CAPÍTULO I
Face rosada com pronunciadas rugas. Barbas brancas e longas. Cabelo encaracolado, despenteado, mas sempre cuidado. Sorriso nos lábios. Andar firme e decidido, caminha olhando a linha do horizonte. Com a mão esquerda segura o alforje apoiado ao ombro. Camiseta e bermuda cinza. E para completar a indumentária um simples chinelo “havaianas”. Poucos dão valor a esse perfil, mas quando ele para e começa falar, todos prestam atenção ao que ele diz. Manoel é o nome dele. Simplesmente Manoel. Não quer que perguntem o sobrenome. Sobre sua família então, nem faz menção e divaga quando alguém insiste e toca no assunto. Talvez seja esse o traço mais intrigante e o que o torna interessante. Intrigante e interessante, seja lá o adjetivo com que queiram identificá-lo, ele não dá a menor importância.

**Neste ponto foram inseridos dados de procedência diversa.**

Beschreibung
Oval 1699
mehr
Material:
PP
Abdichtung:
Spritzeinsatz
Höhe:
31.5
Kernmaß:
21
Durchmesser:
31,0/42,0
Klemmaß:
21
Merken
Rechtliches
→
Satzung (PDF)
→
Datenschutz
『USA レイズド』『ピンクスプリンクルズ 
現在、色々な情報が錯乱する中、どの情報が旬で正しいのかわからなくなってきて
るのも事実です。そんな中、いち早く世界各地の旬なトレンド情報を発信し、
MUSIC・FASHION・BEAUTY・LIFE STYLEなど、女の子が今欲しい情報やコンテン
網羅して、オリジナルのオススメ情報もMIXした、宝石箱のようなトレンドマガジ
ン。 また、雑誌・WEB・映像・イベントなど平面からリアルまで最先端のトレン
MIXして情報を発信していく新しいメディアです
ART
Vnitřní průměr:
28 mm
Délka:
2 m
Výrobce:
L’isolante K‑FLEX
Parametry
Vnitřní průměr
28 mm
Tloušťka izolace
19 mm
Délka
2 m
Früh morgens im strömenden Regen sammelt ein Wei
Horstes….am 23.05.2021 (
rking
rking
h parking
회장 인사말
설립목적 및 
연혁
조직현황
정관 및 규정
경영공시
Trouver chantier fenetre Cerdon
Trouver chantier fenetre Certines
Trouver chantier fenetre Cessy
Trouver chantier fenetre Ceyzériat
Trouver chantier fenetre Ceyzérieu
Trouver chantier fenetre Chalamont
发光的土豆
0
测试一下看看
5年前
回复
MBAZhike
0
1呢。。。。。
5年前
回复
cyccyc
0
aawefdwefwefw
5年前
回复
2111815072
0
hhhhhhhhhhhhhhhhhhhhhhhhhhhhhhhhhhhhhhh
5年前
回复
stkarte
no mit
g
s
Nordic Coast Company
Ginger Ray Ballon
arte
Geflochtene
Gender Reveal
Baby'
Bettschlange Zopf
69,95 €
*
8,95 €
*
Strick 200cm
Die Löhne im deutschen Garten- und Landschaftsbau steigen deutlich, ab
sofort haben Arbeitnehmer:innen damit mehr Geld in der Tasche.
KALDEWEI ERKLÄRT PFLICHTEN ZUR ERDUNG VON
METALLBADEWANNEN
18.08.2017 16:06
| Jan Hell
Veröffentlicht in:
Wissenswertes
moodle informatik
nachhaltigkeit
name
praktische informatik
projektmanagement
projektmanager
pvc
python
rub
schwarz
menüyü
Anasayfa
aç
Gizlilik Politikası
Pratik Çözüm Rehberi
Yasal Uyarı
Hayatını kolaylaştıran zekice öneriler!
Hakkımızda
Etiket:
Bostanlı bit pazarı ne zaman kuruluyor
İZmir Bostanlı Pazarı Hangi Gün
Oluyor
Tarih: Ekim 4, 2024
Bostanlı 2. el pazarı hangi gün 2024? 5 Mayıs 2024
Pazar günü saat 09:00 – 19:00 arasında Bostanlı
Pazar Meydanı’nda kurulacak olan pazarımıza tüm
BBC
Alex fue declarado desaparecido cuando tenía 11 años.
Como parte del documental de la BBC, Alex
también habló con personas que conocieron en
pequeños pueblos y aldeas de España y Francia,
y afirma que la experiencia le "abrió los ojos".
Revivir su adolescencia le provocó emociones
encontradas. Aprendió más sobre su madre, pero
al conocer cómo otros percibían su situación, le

Outro dia, passeando pela praia parei para um descanso. Sentei na areia e fiquei olhando o movimento da água do mar.
Vários barcos de pesca estavam ancorados, mas um em especial chamava a atenção de quem por ali passava. Estava virado com o fundo para cima e passei a observar também, pois um cachorro saiu debaixo dele e percebi que algo se movia além do cachorro. Levantei-me de onde estava sentado, não me dei conta de que a curiosidade move pessoas, dei alguns passos na direção do barco e fiquei observando aquele homem se levantar. O que estaria fazendo ele, debaixo do barco. Não tive dúvidas:
- Bom dia, disse ele. Mesmo antes que eu balbuciasse qualquer palavra. Ele é assim mesmo, tem iniciativa e está sempre sorridente. Para ele a vida é uma dádiva de Deus.
- Mas o que você estava fazendo embaixo desse barco? Perguntei.
Calmamente, como é de praxe, me perguntou se eu tinha tempo para ouvi-lo. Falei que sim e ele começou me contando que há alguns dias vêm tendo pesadelos e lembranças ruins têm feito perder o sono.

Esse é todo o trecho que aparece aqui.